Actors in Residence Bring Hollywood to Stetson

Actors Paris Benjamin – a Stetson University alumna – and Michael Taylor Gray gave Stetson students insider insights on show business during an October workshop at Stetson’s Second Stage Theatre.

Sorry, Irving Berlin: Los Angeles-based actors Paris Benjamin – a Stetson University alumna – and Michael Taylor Gray don’t agree with your famous song “There’s No Business Like Show Business.”

At least they don’t agree with that line that proclaims “everything about it is appealing.”

Show business “is not like one of those old Hollywood movies where you step off the bus with a suitcase and that smile on your face and you say, ‘I’m going to be a star!’” Gray told some three-dozen students during a workshop Oct. 25 at Stetson’s Second Stage Theatre inside the Museum of Art – DeLand.
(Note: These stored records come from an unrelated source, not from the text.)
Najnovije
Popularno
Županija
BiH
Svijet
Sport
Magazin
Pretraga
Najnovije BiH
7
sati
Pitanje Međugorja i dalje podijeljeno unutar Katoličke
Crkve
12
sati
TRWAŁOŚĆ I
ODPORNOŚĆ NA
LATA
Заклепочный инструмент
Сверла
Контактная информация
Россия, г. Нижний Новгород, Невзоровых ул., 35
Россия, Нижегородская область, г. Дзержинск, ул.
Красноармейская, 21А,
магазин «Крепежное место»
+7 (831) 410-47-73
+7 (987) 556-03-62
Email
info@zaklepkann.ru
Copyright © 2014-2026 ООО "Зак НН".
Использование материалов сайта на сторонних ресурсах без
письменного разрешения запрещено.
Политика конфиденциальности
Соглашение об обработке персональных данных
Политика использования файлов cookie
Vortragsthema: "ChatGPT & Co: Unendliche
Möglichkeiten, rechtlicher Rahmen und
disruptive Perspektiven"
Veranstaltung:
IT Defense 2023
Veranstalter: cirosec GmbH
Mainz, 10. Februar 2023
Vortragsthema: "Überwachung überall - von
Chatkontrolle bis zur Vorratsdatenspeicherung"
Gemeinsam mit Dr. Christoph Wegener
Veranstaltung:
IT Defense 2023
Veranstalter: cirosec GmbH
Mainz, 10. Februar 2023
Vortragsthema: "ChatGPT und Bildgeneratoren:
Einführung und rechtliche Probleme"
“As we always say, it’s called show business,” continued Gray, whose credits include roles in such TV shows as “Without a Trace,” “Will & Grace” and “My Name Is Earl,” and the film “Not Easily Broken.”

The workshop, appropriately titled “The Biz of Show Biz,” covered topics that ranged from auditions, agents (how to get one) and casting directors (how to get on their radar) to the union’s Actor’s Equity and SAG-AFTRA (the Screen Actors Guild – American Federation of Television and Radio Artists). Types of roles also were discussed, including the “one-liner,” the “under-five” (a part with under five lines) and more.
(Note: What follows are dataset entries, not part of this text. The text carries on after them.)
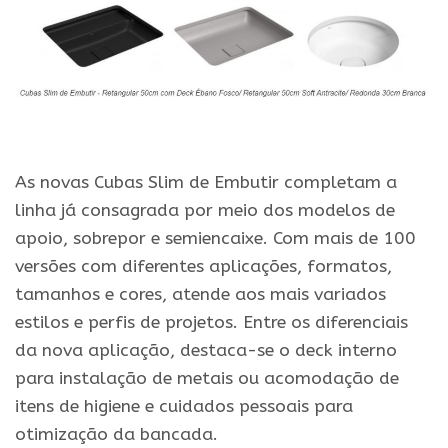
.
As novas Cubas Slim de Embutir completam a
linha já consagrada por meio dos modelos de
apoio, sobrepor e semiencaixe. Com mais de 100
versões com diferentes aplicações, formatos,
tamanhos e cores, atende aos mais variados
estilos e perfis de projetos. Entre os diferenciais
da nova aplicação, destaca-se o deck interno
para instalação de metais ou acomodação de
itens de higiene e cuidados pessoais para
otimização da bancada.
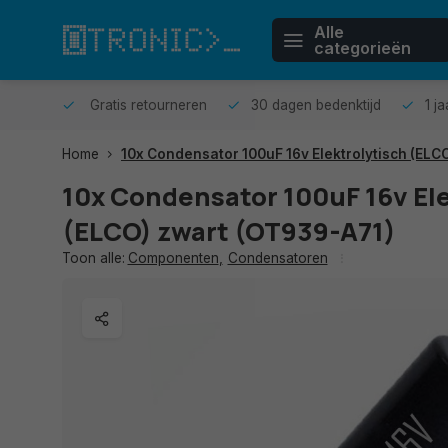
Alle
categorieën
n huis.
Gratis retourneren
30 dagen bedenktijd
1 j
Home
10x Condensator 100uF 16v Elektrolytisch (ELC
10x Condensator 100uF 16v El
(ELCO) zwart (OT939-A71)
Toon alle:
Componenten
,
Condensatoren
Gray and Benjamin currently are in residence at Stetson, where along with Professor of Theatre Arts Ken McCoy, Ph.D., each is directing a one-act production in “Sticking It to the Man: 3 Plays that Pushed Back.” Before those plays are staged Nov. 16-19 at Second Stage Theatre, Benjamin and Gray will be presenting a lecture/workshop and two master classes that cover various aspects of acting – as part of Stetson University’s Artists and Lecturers Series.

Each program is being held at Stetson Theatre Arts’ Second Stage. (Admission is free and open to the public.)

“If I was all of you, I’d be excited to be at Stetson at this time,” actor Michael Taylor Gray told students.

At the first of the workshops, while attendees were there to get the skinny on Hollywood, they also learned about … Georgia. Of the 100 “highest performing” feature films released in 2016, more were filmed in Georgia than anywhere else, by virtue of the state’s tax breaks and relative low cost for productions, revealed Benjamin. England placed second for feature films, with Canada third, California fourth and Louisiana fifth.

“New York is not even on the map anymore,” noted the French-born Benjamin, who attended Stetson as an exchange student from 1998 to 2000. Among others, her credits include roles in TV shows “Scandal,” “NCIS” and “Grey’s Anatomy.” Also, through CGI (computer-generated imagery) and motion-capture suit technology, Benjamin created the roles of numerous female crew members in the film “Star Trek: Into Darkness.”

Stetson’s location in Central Florida puts the university and its students in a good place for industry work, the insiders agreed.

“If I was all of you, I’d be excited to be at Stetson at this time,” Gray said. “You guys are in a great location – basically you’re pretty close to No.1 and No. 5 [locations]. So, your options, not just as actors but as writers, producers and directors, are greater for you.”

“If you’re graduating from school and you’re wondering where you’re going to go, I think the best way to get credits now is Atlanta,” Benjamin added. “I would get an agent in Atlanta before I would get an agent in [Los Angeles].”

Both Benjamin and Gray advised students to remain diligent, whether that entails working on web series or in small, low-pay or no-pay theater companies.

“To be on stage all the time shows many, many things,” Benjamin explained. “It shows you’re still working on your craft all the time, so they [agents and casting directors] trust you can do the job. It shows you’re serious about your career and that you look at it as a career.

“And you never know who’s going to be in the audience. Maybe you don’t know any agents, but one of the actors in the show has a huge agent, and agents always come to see their clients.”

Concluded Gray, “Most people are 20-year overnight sensations. They spent about that amount of time getting to that point where they could earn that big break.”